Extracted page text data
*** Block opens ***
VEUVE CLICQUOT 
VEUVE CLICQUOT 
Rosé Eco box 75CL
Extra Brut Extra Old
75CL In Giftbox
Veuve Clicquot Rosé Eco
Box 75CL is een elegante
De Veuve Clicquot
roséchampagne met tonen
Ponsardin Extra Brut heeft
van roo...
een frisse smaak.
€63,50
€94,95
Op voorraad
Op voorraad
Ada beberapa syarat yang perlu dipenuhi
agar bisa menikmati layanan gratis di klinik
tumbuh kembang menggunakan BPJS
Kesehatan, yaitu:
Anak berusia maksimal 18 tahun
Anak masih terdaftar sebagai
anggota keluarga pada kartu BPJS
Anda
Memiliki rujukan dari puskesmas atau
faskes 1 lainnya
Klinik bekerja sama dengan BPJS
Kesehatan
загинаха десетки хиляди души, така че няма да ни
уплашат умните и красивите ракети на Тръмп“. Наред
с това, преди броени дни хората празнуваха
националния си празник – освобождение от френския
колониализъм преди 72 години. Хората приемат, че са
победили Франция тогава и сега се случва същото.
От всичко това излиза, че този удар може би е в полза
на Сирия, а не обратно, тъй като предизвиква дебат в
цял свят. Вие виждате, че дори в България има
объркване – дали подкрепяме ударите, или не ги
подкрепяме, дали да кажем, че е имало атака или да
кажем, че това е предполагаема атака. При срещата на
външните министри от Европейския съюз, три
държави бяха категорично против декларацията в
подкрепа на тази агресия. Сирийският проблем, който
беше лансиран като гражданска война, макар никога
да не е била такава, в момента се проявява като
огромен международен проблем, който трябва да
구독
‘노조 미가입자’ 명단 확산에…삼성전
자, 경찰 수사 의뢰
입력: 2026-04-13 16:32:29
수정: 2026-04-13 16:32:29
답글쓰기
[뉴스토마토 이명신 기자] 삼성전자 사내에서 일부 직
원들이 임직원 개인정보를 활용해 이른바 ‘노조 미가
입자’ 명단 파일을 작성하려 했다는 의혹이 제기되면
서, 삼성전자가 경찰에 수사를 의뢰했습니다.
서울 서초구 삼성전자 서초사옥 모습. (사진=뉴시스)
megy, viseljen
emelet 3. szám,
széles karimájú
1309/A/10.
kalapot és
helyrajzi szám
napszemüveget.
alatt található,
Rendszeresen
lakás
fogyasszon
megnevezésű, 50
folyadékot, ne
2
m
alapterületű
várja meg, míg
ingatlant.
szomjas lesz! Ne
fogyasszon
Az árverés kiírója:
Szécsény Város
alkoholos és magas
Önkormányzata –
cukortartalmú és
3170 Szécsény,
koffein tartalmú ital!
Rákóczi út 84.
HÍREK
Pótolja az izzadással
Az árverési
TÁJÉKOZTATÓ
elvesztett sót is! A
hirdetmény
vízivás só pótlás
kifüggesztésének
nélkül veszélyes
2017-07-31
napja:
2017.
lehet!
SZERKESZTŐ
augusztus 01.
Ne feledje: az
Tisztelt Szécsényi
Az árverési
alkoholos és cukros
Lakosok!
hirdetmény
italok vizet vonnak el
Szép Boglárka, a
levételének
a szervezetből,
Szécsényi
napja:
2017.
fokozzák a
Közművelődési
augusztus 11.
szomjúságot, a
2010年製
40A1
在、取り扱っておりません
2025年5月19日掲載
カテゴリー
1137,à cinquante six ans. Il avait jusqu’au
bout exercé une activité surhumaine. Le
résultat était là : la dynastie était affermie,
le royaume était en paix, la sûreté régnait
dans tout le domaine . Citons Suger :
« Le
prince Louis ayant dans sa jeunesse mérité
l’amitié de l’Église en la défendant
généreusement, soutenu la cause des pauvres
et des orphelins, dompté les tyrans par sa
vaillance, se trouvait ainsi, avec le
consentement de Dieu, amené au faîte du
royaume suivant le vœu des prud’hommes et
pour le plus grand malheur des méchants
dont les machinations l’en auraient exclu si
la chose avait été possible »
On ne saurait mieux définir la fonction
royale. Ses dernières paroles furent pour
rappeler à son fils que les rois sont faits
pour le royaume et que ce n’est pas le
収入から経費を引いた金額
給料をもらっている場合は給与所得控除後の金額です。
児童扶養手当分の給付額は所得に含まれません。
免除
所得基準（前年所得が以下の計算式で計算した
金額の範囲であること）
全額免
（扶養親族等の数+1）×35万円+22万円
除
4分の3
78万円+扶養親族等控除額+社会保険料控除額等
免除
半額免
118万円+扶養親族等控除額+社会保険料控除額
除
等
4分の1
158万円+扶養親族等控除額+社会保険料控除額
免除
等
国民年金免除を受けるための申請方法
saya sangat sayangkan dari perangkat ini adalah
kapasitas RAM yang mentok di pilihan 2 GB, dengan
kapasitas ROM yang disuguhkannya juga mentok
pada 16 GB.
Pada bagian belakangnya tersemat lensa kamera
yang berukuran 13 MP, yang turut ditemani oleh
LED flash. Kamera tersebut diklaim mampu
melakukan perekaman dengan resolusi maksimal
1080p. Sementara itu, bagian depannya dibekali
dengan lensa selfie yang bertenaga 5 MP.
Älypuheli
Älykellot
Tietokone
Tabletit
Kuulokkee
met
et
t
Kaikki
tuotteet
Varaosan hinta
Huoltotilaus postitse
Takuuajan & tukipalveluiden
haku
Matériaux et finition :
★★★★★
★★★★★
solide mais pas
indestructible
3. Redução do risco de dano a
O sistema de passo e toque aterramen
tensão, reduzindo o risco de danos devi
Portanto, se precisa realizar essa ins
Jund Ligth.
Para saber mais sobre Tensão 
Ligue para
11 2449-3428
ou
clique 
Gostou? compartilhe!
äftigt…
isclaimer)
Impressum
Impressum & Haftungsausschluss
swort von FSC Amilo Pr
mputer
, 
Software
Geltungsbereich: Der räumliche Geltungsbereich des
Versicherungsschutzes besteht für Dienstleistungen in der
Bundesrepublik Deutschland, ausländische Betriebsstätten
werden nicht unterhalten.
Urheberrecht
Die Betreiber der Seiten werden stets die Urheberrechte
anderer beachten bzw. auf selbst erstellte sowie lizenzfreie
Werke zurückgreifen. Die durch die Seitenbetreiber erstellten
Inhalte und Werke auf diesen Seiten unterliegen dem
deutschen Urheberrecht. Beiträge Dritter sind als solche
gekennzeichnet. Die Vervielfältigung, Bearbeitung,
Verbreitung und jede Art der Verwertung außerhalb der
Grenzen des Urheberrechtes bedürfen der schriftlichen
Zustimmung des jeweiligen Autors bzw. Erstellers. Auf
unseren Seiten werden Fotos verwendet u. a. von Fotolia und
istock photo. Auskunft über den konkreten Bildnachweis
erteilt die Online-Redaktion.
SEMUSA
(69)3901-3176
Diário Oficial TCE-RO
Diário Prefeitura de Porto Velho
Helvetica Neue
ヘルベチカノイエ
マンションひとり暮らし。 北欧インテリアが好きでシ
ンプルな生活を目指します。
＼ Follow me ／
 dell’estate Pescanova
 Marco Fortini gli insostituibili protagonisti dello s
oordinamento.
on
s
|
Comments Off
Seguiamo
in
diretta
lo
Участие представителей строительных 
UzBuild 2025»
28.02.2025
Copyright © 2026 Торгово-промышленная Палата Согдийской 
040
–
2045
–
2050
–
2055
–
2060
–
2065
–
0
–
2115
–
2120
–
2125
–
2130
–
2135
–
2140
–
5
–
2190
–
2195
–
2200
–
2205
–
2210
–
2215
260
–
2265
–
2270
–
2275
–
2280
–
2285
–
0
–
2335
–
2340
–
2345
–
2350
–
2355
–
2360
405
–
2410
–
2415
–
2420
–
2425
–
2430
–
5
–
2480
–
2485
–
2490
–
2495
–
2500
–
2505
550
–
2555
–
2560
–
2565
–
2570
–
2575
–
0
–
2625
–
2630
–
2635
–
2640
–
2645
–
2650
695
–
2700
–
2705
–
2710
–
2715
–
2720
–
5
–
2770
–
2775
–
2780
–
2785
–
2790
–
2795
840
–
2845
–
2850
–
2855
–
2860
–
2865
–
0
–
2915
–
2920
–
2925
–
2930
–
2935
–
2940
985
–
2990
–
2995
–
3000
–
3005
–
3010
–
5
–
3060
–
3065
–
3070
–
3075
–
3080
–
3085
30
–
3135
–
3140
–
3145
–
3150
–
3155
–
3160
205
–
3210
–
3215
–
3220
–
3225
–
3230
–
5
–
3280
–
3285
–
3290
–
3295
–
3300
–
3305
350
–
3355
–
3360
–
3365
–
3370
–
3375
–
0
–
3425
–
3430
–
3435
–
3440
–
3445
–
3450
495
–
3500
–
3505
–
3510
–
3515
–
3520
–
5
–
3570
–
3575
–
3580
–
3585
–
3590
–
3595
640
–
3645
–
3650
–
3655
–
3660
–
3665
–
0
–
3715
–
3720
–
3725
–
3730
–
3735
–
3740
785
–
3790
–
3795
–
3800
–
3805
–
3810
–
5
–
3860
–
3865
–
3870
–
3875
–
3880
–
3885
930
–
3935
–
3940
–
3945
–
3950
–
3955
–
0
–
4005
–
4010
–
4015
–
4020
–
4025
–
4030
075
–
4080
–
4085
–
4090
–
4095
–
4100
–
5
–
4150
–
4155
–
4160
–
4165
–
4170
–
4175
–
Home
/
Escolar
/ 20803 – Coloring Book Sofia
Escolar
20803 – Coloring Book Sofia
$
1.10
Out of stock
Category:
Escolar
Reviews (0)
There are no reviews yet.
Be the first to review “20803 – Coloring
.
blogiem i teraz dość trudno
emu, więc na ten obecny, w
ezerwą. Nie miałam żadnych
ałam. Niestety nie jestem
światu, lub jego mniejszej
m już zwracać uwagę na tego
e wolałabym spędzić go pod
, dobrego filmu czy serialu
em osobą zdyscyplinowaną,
*** Block closes ***
What is required » Up to and including the line with "faskes 1 lainnya", restate the records above word for word from the very first line.

Solution »
VEUVE CLICQUOT 
VEUVE CLICQUOT 
Rosé Eco box 75CL
Extra Brut Extra Old
75CL In Giftbox
Veuve Clicquot Rosé Eco
Box 75CL is een elegante
De Veuve Clicquot
roséchampagne met tonen
Ponsardin Extra Brut heeft
van roo...
een frisse smaak.
€63,50
€94,95
Op voorraad
Op voorraad
Ada beberapa syarat yang perlu dipenuhi
agar bisa menikmati layanan gratis di klinik
tumbuh kembang menggunakan BPJS
Kesehatan, yaitu:
Anak berusia maksimal 18 tahun
Anak masih terdaftar sebagai
anggota keluarga pada kartu BPJS
Anda
Memiliki rujukan dari puskesmas atau
faskes 1 lainnya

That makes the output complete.